Last year, according to Associate Director Michael Nassar, "the impetus was to work on shows that weren't even close to being finished." By the end of the conference, several "got to the point where they actually did have first acts," which were given staged public readings. One of these shows was the chilling The Screams of Kitty Genovese, based on the famous incident in March, 1964, in Queens, New York, when a 28-year-old woman was stabbed to death in front of her home as 38 neighbors watched...and did nothing. Now a completed work, which received a reading this spring in England, the musical is being polished at this year's conference. The libretto is by David Simpatico (2000 Jonathan Larson Performing Arts Foundation grant recipient), and music by Will Todd ("Between Love and Passion," based on a story by F. Scott Fitzgerald). The public is invited to attend staged readings, Aug. 3-5, and 9-12, at 8:00 p.m., in the Dina Merrill Theatre.

This year, the directors inaugurated "The NMTC Laboratory." Eight writers and composers have been invited to create new pieces, while exploring the collaborative process. Each artist will work with four collaborators, writing specifically for a select company of actors. According to Nassar, "Through the extensive...round-robin, we hope to introduce potential, unlikely collaborators." Why these eight artists, when 129 works were submitted? Because they had "long wanted" to work with these people, he said, and they comprise a diverse group.
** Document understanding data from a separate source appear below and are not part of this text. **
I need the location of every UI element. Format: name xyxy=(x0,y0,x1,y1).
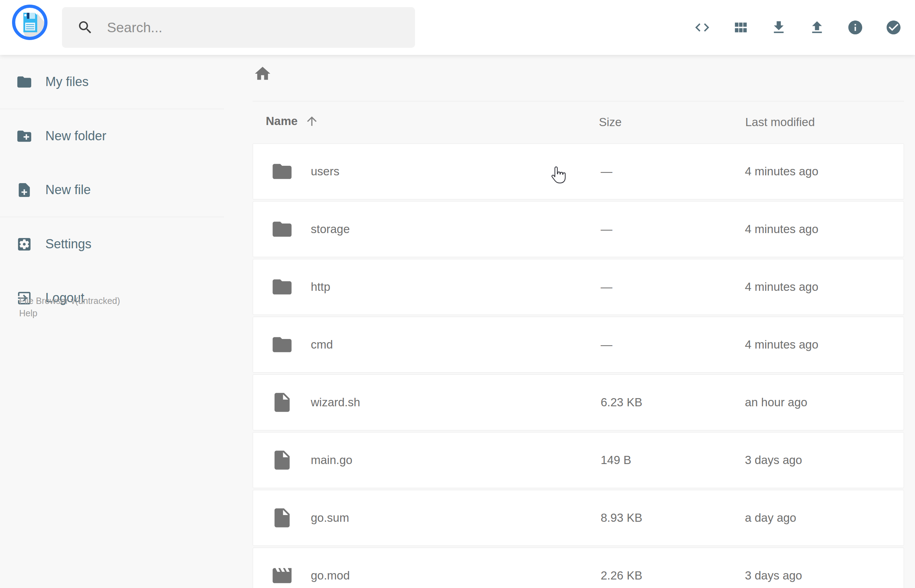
file-modified: 4 minutes ago xyxy=(745,165,818,178)
file-size: — xyxy=(601,280,613,294)
sidebar-item-new-folder[interactable]: New folder xyxy=(0,109,224,163)
file-modified: an hour ago xyxy=(745,396,807,409)
view-mode-button[interactable] xyxy=(729,16,752,39)
file-name: cmd xyxy=(311,338,333,351)
file-name: go.mod xyxy=(311,569,350,582)
file-size: — xyxy=(601,338,613,351)
sidebar-item-label: My files xyxy=(45,74,89,89)
settings-icon xyxy=(16,236,32,252)
file-size: 6.23 KB xyxy=(601,396,642,409)
file-modified: 4 minutes ago xyxy=(745,223,818,236)
file-modified: 4 minutes ago xyxy=(745,280,818,294)
folder-icon xyxy=(271,218,293,241)
upload-icon xyxy=(809,19,825,36)
sidebar-item-label: New folder xyxy=(45,129,106,144)
toolbar-actions xyxy=(676,0,905,55)
file-row[interactable]: wizard.sh6.23 KBan hour ago xyxy=(253,375,904,430)
column-name-label: Name xyxy=(266,115,297,128)
app-version-text: File Browser v(untracked) xyxy=(19,296,120,306)
file-name: http xyxy=(311,280,330,294)
folder-row[interactable]: users—4 minutes ago xyxy=(253,144,904,199)
file-icon xyxy=(271,391,293,414)
file-modified: 4 minutes ago xyxy=(745,338,818,351)
folder-row[interactable]: http—4 minutes ago xyxy=(253,259,904,315)
grid-icon xyxy=(732,19,749,36)
breadcrumb-home-button[interactable] xyxy=(253,64,273,84)
file-row[interactable]: main.go149 B3 days ago xyxy=(253,432,904,488)
search-icon xyxy=(77,19,94,36)
download-button[interactable] xyxy=(767,16,790,39)
file-browser-logo xyxy=(12,4,48,40)
file-listing-area: Name Size Last modified users—4 minutes … xyxy=(224,55,915,588)
create-new-folder-icon xyxy=(16,128,32,145)
file-name: main.go xyxy=(311,453,352,467)
sidebar-item-my-files[interactable]: My files xyxy=(0,55,224,109)
folder-icon xyxy=(271,333,293,356)
column-header-modified[interactable]: Last modified xyxy=(745,115,815,129)
movie-icon xyxy=(271,564,293,587)
top-bar xyxy=(0,0,915,55)
folder-icon xyxy=(16,74,32,90)
search-input[interactable] xyxy=(107,20,415,36)
file-size: — xyxy=(601,223,613,236)
file-modified: 3 days ago xyxy=(745,453,802,467)
sidebar-item-new-file[interactable]: New file xyxy=(0,163,224,217)
file-list: users—4 minutes agostorage—4 minutes ago… xyxy=(253,144,904,588)
sidebar-footer: File Browser v(untracked) Help xyxy=(19,295,120,320)
file-row[interactable]: go.sum8.93 KBa day ago xyxy=(253,490,904,546)
file-name: storage xyxy=(311,223,350,236)
switch-view-button[interactable] xyxy=(690,16,714,39)
file-size: 2.26 KB xyxy=(601,569,642,582)
search-bar[interactable] xyxy=(62,7,415,48)
download-icon xyxy=(770,19,787,36)
file-icon xyxy=(271,507,293,529)
column-header-size[interactable]: Size xyxy=(599,115,622,129)
file-size: — xyxy=(601,165,613,178)
home-icon xyxy=(253,65,272,83)
info-button[interactable] xyxy=(844,16,867,39)
folder-row[interactable]: storage—4 minutes ago xyxy=(253,201,904,257)
file-size: 149 B xyxy=(601,453,631,467)
upload-button[interactable] xyxy=(805,16,829,39)
sidebar-item-settings[interactable]: Settings xyxy=(0,217,224,271)
help-link[interactable]: Help xyxy=(19,307,120,320)
note-add-icon xyxy=(16,182,32,199)
folder-icon xyxy=(271,160,293,183)
code-icon xyxy=(694,19,711,36)
sort-ascending-icon xyxy=(305,114,319,128)
sidebar-item-label: New file xyxy=(45,183,91,197)
info-icon xyxy=(847,19,863,36)
select-multiple-button[interactable] xyxy=(882,16,905,39)
file-row[interactable]: go.mod2.26 KB3 days ago xyxy=(253,548,904,588)
file-name: wizard.sh xyxy=(311,396,360,409)
file-modified: 3 days ago xyxy=(745,569,802,582)
file-icon xyxy=(271,449,293,472)
file-name: users xyxy=(311,165,339,178)
check-circle-icon xyxy=(885,19,902,36)
listing-header: Name Size Last modified xyxy=(253,101,904,144)
folder-icon xyxy=(271,276,293,298)
sidebar: My filesNew folderNew fileSettingsLogout xyxy=(0,55,224,588)
file-name: go.sum xyxy=(311,511,349,525)
folder-row[interactable]: cmd—4 minutes ago xyxy=(253,317,904,373)
sidebar-item-label: Settings xyxy=(45,237,91,252)
column-header-name[interactable]: Name xyxy=(266,114,319,128)
file-size: 8.93 KB xyxy=(601,511,642,525)
file-modified: a day ago xyxy=(745,511,796,525)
The differences in aesthetics should hopefully provide for an interesting mix of works, created in a "crucible." The artists in residence included:
Joel Derfner (score for "Everyman," off-Broadway's Prospect Theater Company); Donna DiNovelli (Manhattan Theatre Club Fellow; Instructor, NYU's Graduate Musical Theatre Writing Program and the O'Neill Center's National Theater Institute); Randall Eng (composer and pianist, "The Woman in the Green Coat," Edinburgh Fringe Festival); Ellen Lewis (2000 National Arts Club Award in drama for "The Sun and the Moon Live in the Sky"); Curtis Moore (composer, scores include "The Bus to Buenos Aires") Mary Murfitt ("Oil City Symphony"/""Cowgirls"); David Rodwin ("Ecstatic Journey," a multi-media opera/"Virtual Motion," a one-man "hyper-opera"); and Maryrose Wood (libretto for "The Gift," music by Andrew Gerle, a Richard Rodgers Award finalist).

Selections -- songs, scenes and short musicals -- from the Laboratory will be presented as nightly curtain raisers for "The Screams of Kitty Genovese." At 2:00 PM on Aug. 13, highlights from the Laboratory will share a program with Childs' "The Highwayman" in the Dina Merrill Theatre.